Exploring Demographic and Environmental Factors Related to Unintentional Pesticide Poisonings in Children and Adolescents in Texas.
- Author:
Amber B TRUEBLOOD
1
;
Daikwon HAN
;
Eva M SHIPP
;
Leslie H CIZMAS
Author Information
- Publication Type:Original Article
- Keywords: Pesticides; Poison Center; Children; Adolescents; Exposures
- MeSH: Adolescent*; Child*; Humans; Logistic Models; Pesticides; Poisoning*; Public Health; Texas*; United States
- From:Environmental Health and Toxicology 2018;33(2):e2018008-
- CountryRepublic of Korea
- Language:English
- Abstract: There is limited literature on the frequency and distribution of pesticide exposures, specifically with respect to demographic and environmental factors in the United States.
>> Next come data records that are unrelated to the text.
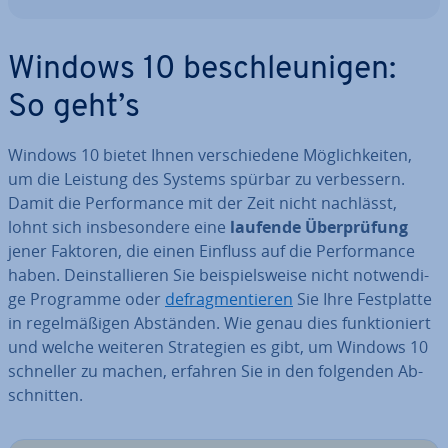
Windows 10 be­schleu­ni­gen:
So geht’s
Windows 10 bietet Ihnen ver­schie­de­ne Mög­lich­kei­ten,
um die Leistung des Systems spürbar zu ver­bes­sern.
Damit die Per­for­mance mit der Zeit nicht nachlässt,
lohnt sich ins­be­son­de­re eine
laufende Über­prü­fung
jener Faktoren, die einen Einfluss auf die Per­for­mance
haben. De­instal­lie­ren Sie bei­spiels­wei­se nicht not­wen­di­
ge Programme oder
de­frag­men­tie­ren
Sie Ihre Fest­plat­te
in re­gel­mä­ßi­gen Abständen. Wie genau dies funk­tio­niert
und welche weiteren Stra­te­gien es gibt, um Windows 10
schneller zu machen, erfahren Sie in den folgenden Ab­
schnit­ten.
The purpose of this exploratory study was to investigate geographic trends and factors associated with unintentional pesticide exposures in children and adolescents in Texas. The study used an ecological design with secondary data. A spatial scan statistic, based on a Poisson regression model, was employed to identify spatial clusters of unintentional pesticide-related poison center exposures. Next, logistic regression models were constructed to identify potential demographic and environmental factors associated with unintentional pesticide-related poison center exposures. There were 59,477 unintentional pesticide-related poison center exposures from 2000 to 2013. The spatial scan statistic found a change in the number of counties in the identified clusters (e.g. , aggregation of counties with higher than expected exposures) for two time periods (2000-2006; 2007-2013). Based on the logistic regression models, factors associated with unintentional pesticide-related poison center exposures were percent black or African American population, year structure built, and percent moved in the past 12 months. In conclusion, this study found certain demographic and environmental factors may be associated with unintentional pesticide-related poison center exposures. Through understanding trends and associated factors, public health professionals can design interventions for populations at higher risk of pesticide exposures. This study also supports the use of spatial methods being utilized to expand upon current analysis of poison center data. Future research should confirm and build upon these findings.